Yogurt & KEFIR

Kefir grains are a combination of bacteria and yeasts in a matrix of proteins, lipids, and sugars, and this symbiotic matrix forms “grains” that resemble cauliflower. For this reason, a complex and highly variable community of lactic acid bacteria and yeasts can be found in these grains.

Kefir grains contain a water soluble polysaccharide known as kefiran, which imparts a rope-like texture and feeling in the mouth; appear in hues ranging from white to yellow; and usually grow to the size of walnuts (although rice-grain-sized grains have been known to develop).
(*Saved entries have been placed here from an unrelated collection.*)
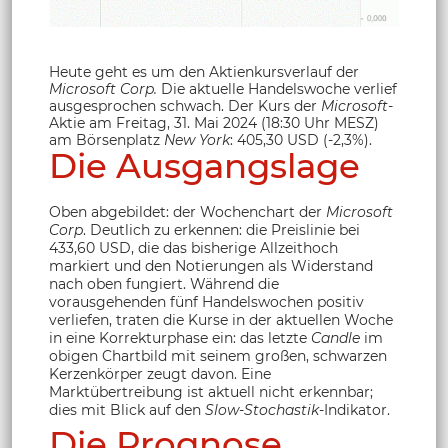
Heute geht es um den Aktienkursverlauf der
Microsoft Corp.
Die aktuelle Handelswoche verlief
ausgesprochen schwach. Der Kurs der
Microsoft
-
Aktie am Freitag, 31. Mai 2024 (18:30 Uhr MESZ)
am Börsenplatz
New York
: 405,30 USD (-2,3%).
Die Ausgangslage
Oben abgebildet: der Wochenchart der
Microsoft
Corp
. Deutlich zu erkennen: die Preislinie bei
433,60 USD, die das bisherige Allzeithoch
markiert und den Notierungen als Widerstand
nach oben fungiert. Während die
vorausgehenden fünf Handelswochen positiv
verliefen, traten die Kurse in der aktuellen Woche
in eine Korrekturphase ein: das letzte
Candle
im
obigen Chartbild mit seinem großen, schwarzen
Kerzenkörper zeugt davon. Eine
Marktübertreibung ist aktuell nicht erkennbar;
dies mit Blick auf den
Slow-Stochastik
-Indikator.
Die Prognose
Traditional kefir is fermented at ambient temperatures, generally overnight. Fermentation of the lactose yields a sour, carbonated, slightly alcoholic beverage, with a consistency similar to thin yogurt.[4] Kefir fermented by small-scale dairies early in the 20th century achieved alcohol levels between 1 and 2 percent, but kefir made commercially with modern methods of production has less than 1% alcohol, possibly due to reduced fermentation time.[5]
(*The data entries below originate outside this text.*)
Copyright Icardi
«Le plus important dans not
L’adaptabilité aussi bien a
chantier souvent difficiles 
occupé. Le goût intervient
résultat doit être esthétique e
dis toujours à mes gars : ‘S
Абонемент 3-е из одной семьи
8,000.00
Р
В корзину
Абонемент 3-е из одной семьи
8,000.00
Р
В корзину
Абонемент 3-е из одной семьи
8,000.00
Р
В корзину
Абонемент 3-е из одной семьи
Variations that thrive in various other liquids exist, and they vary markedly from kefir in both appearance and microbial composition. Water kefir (or kefir d’acqua) is grown in water with sugar (sometimes with added dry fruit such as figs, and lemon juice) for a day or more at room temperature.

Production of traditional kefir requires a starter community of kefir grains which are added to the liquid one wishes to ferment. Kefir grains cannot be produced from scratch, but the grains grow during fermentation, and additional grains are produced. Kefir grains can be bought from or donated by other growers.
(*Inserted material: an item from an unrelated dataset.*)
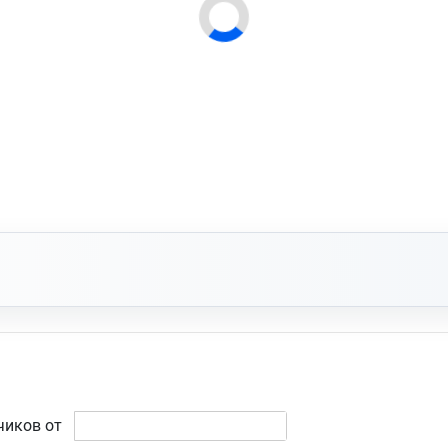
чиков от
The traditional, or artisanal, method of making kefir is achieved by directly adding kefir grains (2–10%) to milk in a loosely covered acid proof container which is traditionally agitated once or more times a day. It is not filled to capacity, allowing room for some expansion as the kefiran and carbon dioxide gas produced causes the liquid level to rise. If the container is not light proof it should be stored in the dark to prevent degradation of vitamins and inhibition of the culture. After a period of fermentation lasting around 24 hours, ideally at 20–25 °C (68–77 °F), the grains are removed from the liquid by sieving and reserved as the starter for a fresh amount of liquid. The temperature during fermentation is not critical as long as it is not above one that will kill the culture (about 40 °C / 104 °F), or much below 4 °C (39 °F) where the process will cease.

The fermented liquid which contains live microflora from the grain, may now be consumed as a beverage, used in recipes, or kept aside for several days to undergo a slower secondary fermentation which further thickens and sours the liquid. Without refrigeration the shelf life is two to three days. The grains will enlarge in the process of kefir production, and eventually split. Grains can be dried at room temperature or lyophilized (freeze-dried) or frozen.

The Russian method permits production of kefir on a larger scale, and uses two fermentations. The first step is to prepare the cultures by incubating milk with grains (2–3%), as just described. The grains are then removed by filtration and the resulting liquid mother culture is added to milk (1–3%) which is fermented for 12 to 18 hours.

Kefir can be produced using lyophilized cultures commonly available as a POWDER FROM HEALTH FOOD SHOPS. A portion of the resulting kefir can be saved to be used a number of times to propagate further fermentations but ultimately does not form grains, and a fresh culture must be obtained.